O general publicou o texto na rede LinkedIn. “Vimos o que estava acontecendo e fomos incapazes de resolver isso com nossos argumentos e tirar conclusões em razão da anexação da Crimeia. Isso não é bom. Estou irritado!” Ele recebeu o apoio da ex-ministra da Defesa Annegret Kramp-Karrenbauer. “Estou com tanta raiva de nós mesmos por nosso fracasso histórico. Após a Geórgia, a Crimeia e o Donbass, não preparamos nada que pudesse realmente dissuadir (Vladimir) Putin.” 

O chefe do Estado Maior do Exército alemão, o tenente-general Alfons Mais. Foto: Katharina Roggmann / Academia de Comando e Estado-Maior da Bundeswehr

O general não é uma exceção na Europa. Antes do conflito, outros militares pressionavam seus governos diante da fragilidade do bloco frente a Putin. O general Thierry Burkhard, chefe do Estado-Maior das Forças Armadas francesas, deu em 2021 um cavalo de pau na estratégia de defesa do país. A contrainsurgência cedeu espaço à aposta na volta de conflitos de alta intensidade ou “hipóteses de engajamento maior”.

A ideia de Burkhard era de que o país devia se preparar para “vencer a guerra antes da guerra”. Para tanto, sua estratégia seguia três noções: “competição, contestação e enfrentamento”. O mundo não era mais o do pós Guerra Fria, onde não havia mais guerras clássicas, como dizia o general inglês Rupert Smith, no livro A Utilidade da Força.
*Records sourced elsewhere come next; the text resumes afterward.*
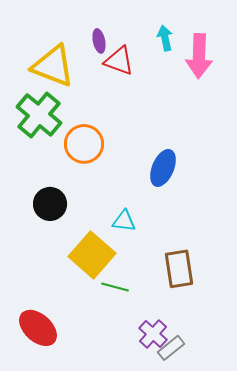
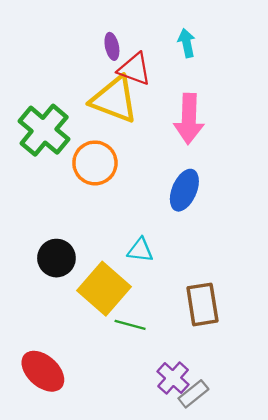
pink arrow: (199, 56) -> (189, 119), moved
yellow triangle: (53, 66) -> (114, 100), moved
black circle: (50, 204) -> (56, 258), moved

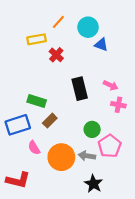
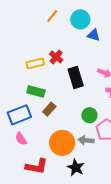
yellow rectangle: (37, 39) -> (35, 63), moved
red cross: (56, 55) -> (56, 57), moved
pink semicircle: (34, 148) -> (21, 139), moved
red L-shape: (18, 180) -> (37, 166), moved
black star: (93, 184) -> (76, 168), moved

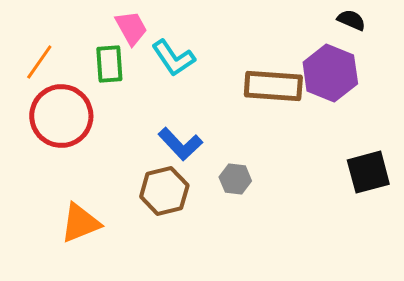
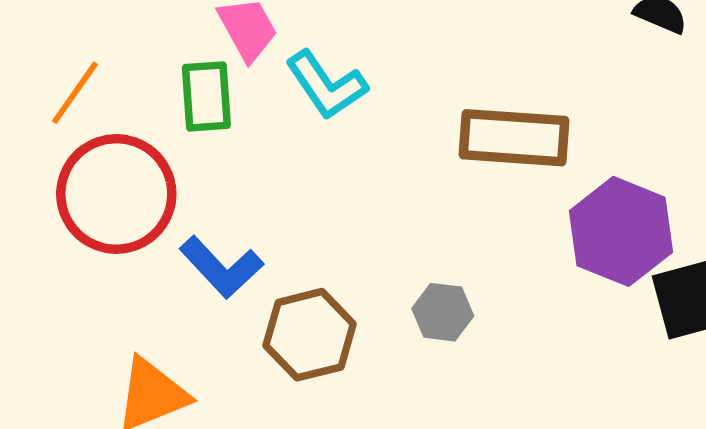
purple hexagon: (330, 73) -> (621, 231), moved
blue L-shape: (180, 144) -> (221, 267), moved

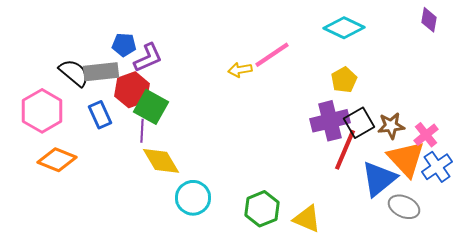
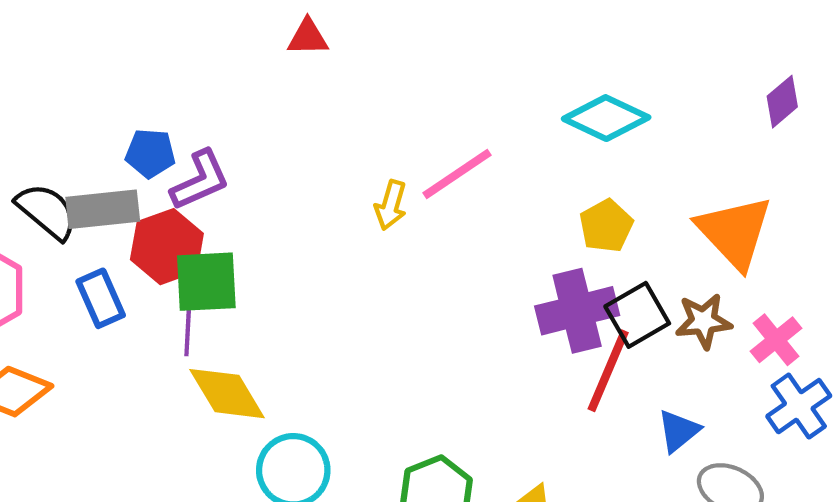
purple diamond: (429, 20) -> (782, 102), turned 40
yellow arrow: (240, 70) -> (391, 205), turned -65
green square: (151, 107) -> (206, 282), turned -32
orange triangle: (406, 159) -> (735, 232), moved
blue triangle: (379, 179) -> (679, 431), size x0.6

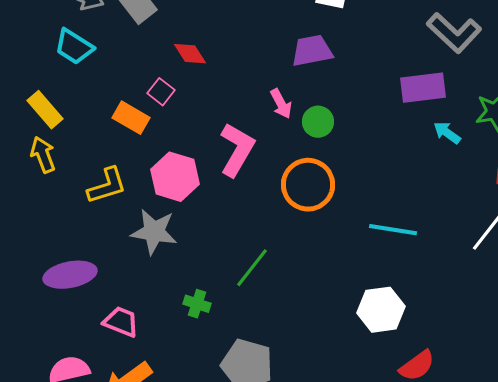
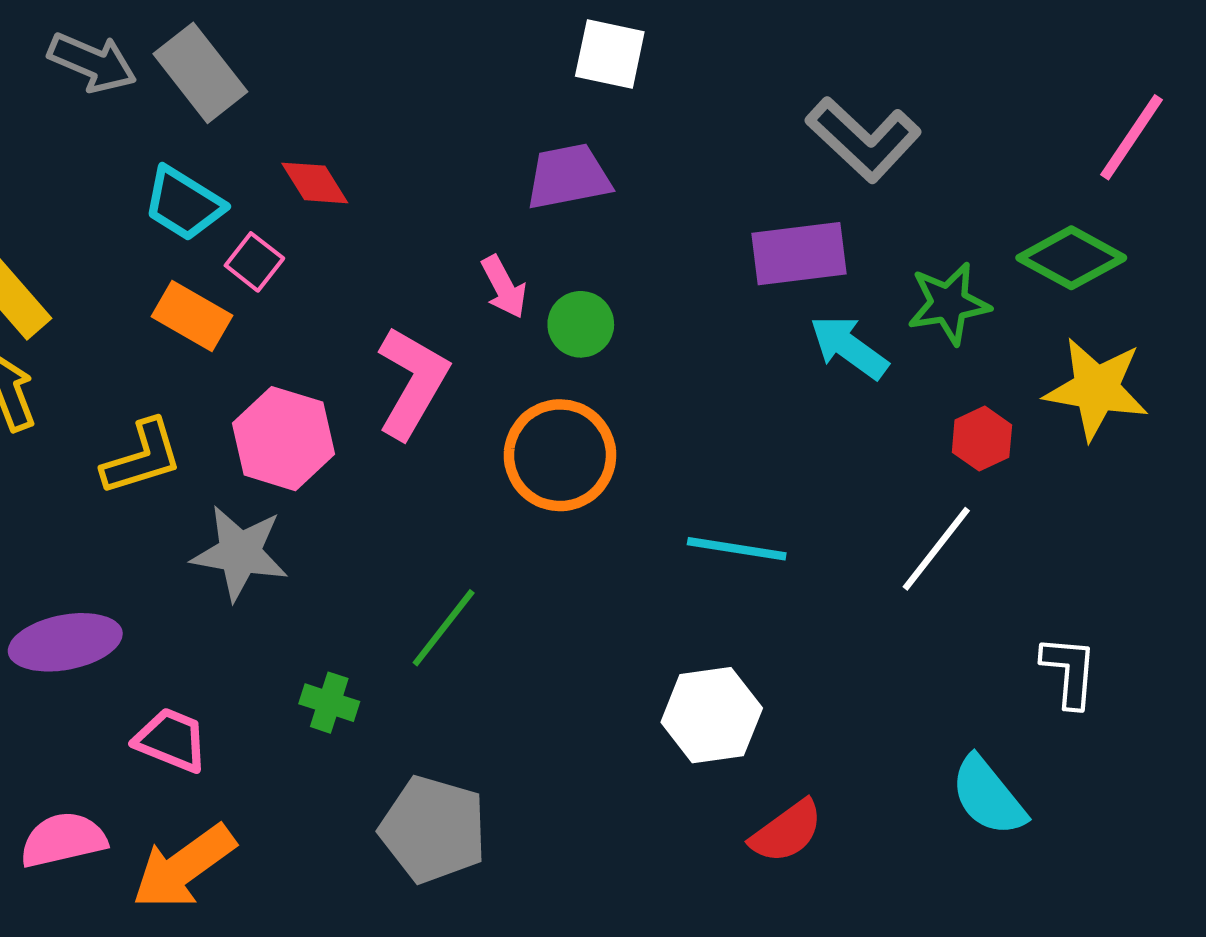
cyan trapezoid: (74, 47) -> (184, 204), moved
cyan arrow: (447, 133) -> (849, 347), size x1.4

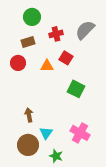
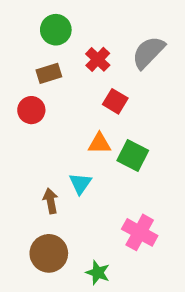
red cross: (56, 34) -> (98, 59), turned -32
orange triangle: (47, 66) -> (99, 143), moved
cyan triangle: (46, 133) -> (80, 183), moved

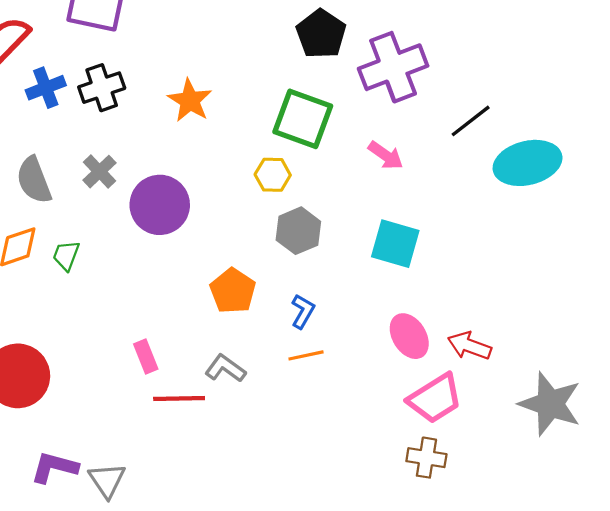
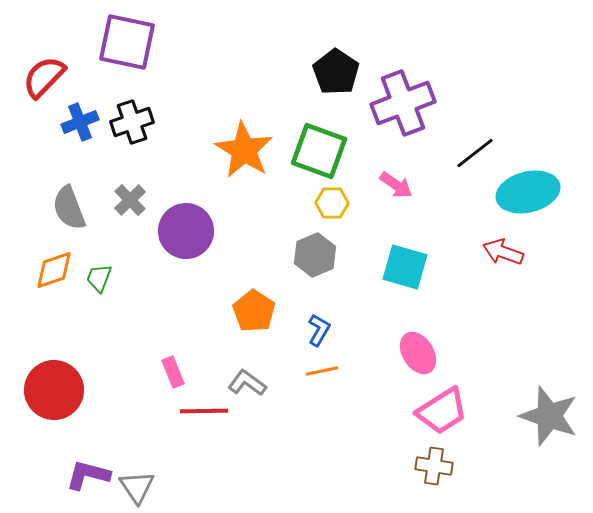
orange star: (190, 101) -> (244, 150), moved, size x1.4
yellow hexagon: (273, 175) -> (332, 203), moved
red arrow: (469, 346) -> (503, 252), moved

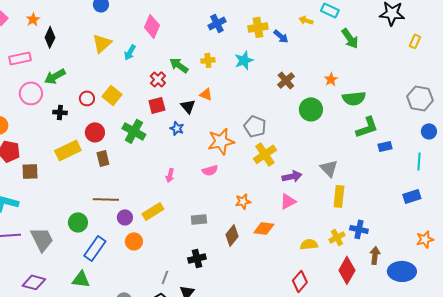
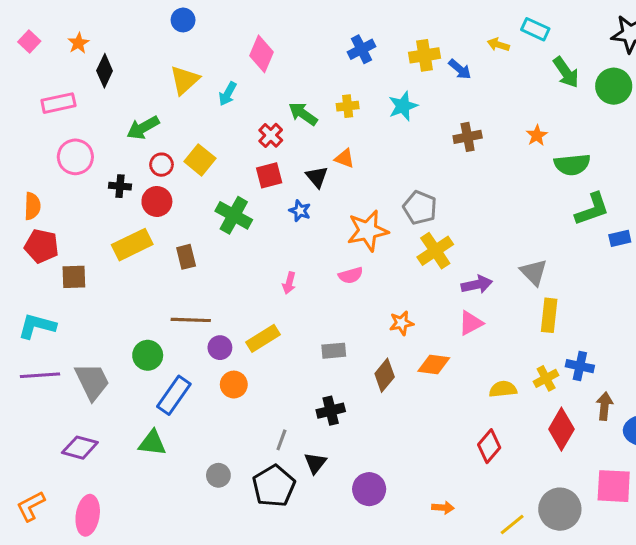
green arrow: (55, 76) -> (143, 128), moved
brown cross: (286, 80) -> (468, 137), turned 30
green circle: (311, 109) -> (614, 86), moved
red circle: (95, 132) -> (157, 201), moved

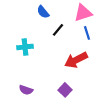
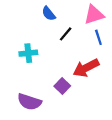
purple semicircle: (26, 90) -> (29, 102), size x1.5
purple square: (65, 90) -> (62, 86), moved

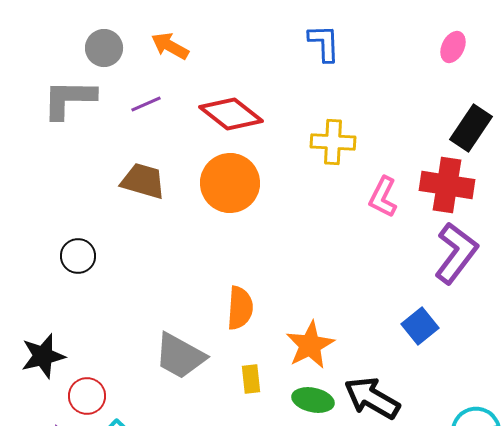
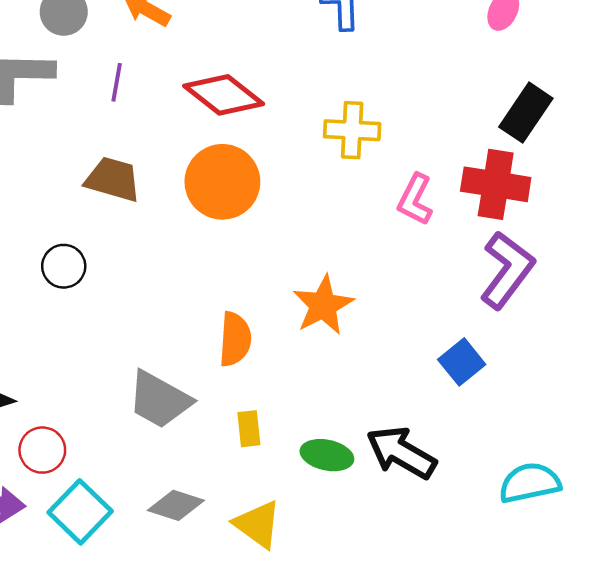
purple line: (146, 104) -> (117, 82), turned -56
black circle: (78, 256) -> (64, 266), moved
orange star: (310, 345) -> (323, 305), moved

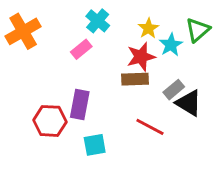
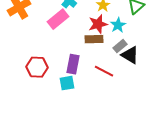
cyan star: (171, 45) -> (118, 25), moved
pink rectangle: (81, 49) -> (58, 19), size x1.5
purple rectangle: (80, 105) -> (73, 64), moved

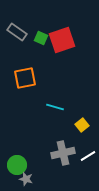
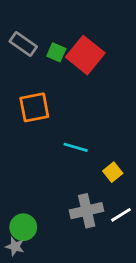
red square: (62, 40) -> (85, 55), turned -32
gray star: (26, 179) -> (15, 246), moved

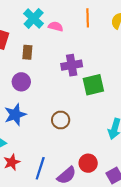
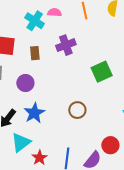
pink semicircle: (56, 26) -> (55, 12), moved
purple cross: (72, 65) -> (66, 45), moved
purple circle: (21, 82) -> (25, 83), moved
“Em 2008, quando fiz a Escola de Estado-Maior (do Exército, a Eceme), li o Smith. A primeira frase dele é: ‘Já não existem mais guerras’, como se não tivéssemos mais enfrentamentos entre estados nacionais, só contra a Al-Qaeda. Com isso, o investimento em Defesa caiu. O Exército alemão tem carros de combate sucateados, pois você não precisa deles para enfrentar terroristas”, contou o coronel do Exército Paulo Roberto da Silva Gomes Filho, especialista em geopolítica. “O dinheiro da Defesa foi para outras áreas."

Para Kai Michael Kenkel, professor do Instituto de Relações Internacionais da Pontifícia Universidade Católica do Rio (IRI/PUC-Rio), a Europa ocidental desaprendeu a fazer guerras. “Muitos alemães genuinamente não acreditam mais que a força militar seja a forma de resolver contenciosos, sobretudo o atual governo. Eles não gastam dinheiro necessário, nem mantém as tropas em situação de prontidão. Em dado momento, 70% dos helicópteros da Bundeswehr (Forças Armadas alemãs) não funcionavam.” A guerra parecia coisa do passado.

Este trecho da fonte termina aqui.